─── Excerpted records

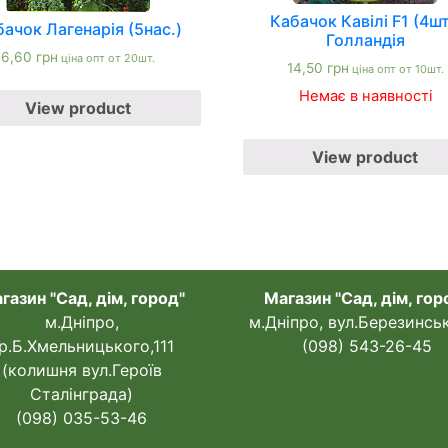
Кабачок Кавілі F1 (4шт
ачок Лагенарія (5нас.)
Голландія
6,60
грн
ціна опт от 20шт.
14,50
грн
ціна опт от 10шт.
Немає в наявності
View product
View product
газин "Сад, дім, город"
Магазин "Сад, дім, гор
м.Дніпро,
м.Дніпро, вул.Березинсь
р.Б.Хмельницького,111
(098) 543-26-45
(колишня вул.Героїв
Сталінграда)
(098) 035-53-46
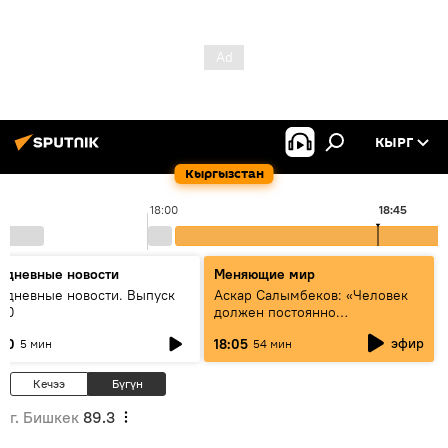
КЫРГ
Кыргызстан
18:00
18:45
едневные новости
Меняющие мир
едневные новости. Выпуск
Аскар Салымбеков: «Человек
:00
должен постоянно
совершенствоваться»
эфир
:00
18:05
5 мин
54 мин
Кечээ
Бүгүн
г. Бишкек
89.3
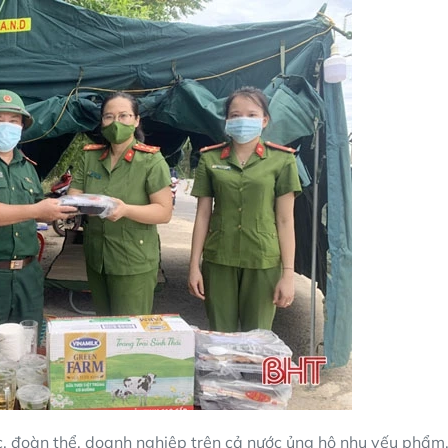
ức, đoàn thể, doanh nghiệp trên cả nước ủng hộ nhu yếu phẩm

──────

▶ _What you need to do_
Please print the data above once more, exactly as it appears, with no pictures.

▶ _Exercise response_
Кабачок Кавілі F1 (4шт
ачок Лагенарія (5нас.)
Голландія
6,60
грн
ціна опт от 20шт.
14,50
грн
ціна опт от 10шт.
Немає в наявності
View product
View product
газин "Сад, дім, город"
Магазин "Сад, дім, гор
м.Дніпро,
м.Дніпро, вул.Березинсь
р.Б.Хмельницького,111
(098) 543-26-45
(колишня вул.Героїв
Сталінграда)
(098) 035-53-46
КЫРГ
Кыргызстан
18:00
18:45
едневные новости
Меняющие мир
едневные новости. Выпуск
Аскар Салымбеков: «Человек
:00
должен постоянно
совершенствоваться»
эфир
:00
18:05
5 мин
54 мин
Кечээ
Бүгүн
г. Бишкек
89.3
ức, đoàn thể, doanh nghiệp trên cả nước ủng hộ nhu yếu phẩm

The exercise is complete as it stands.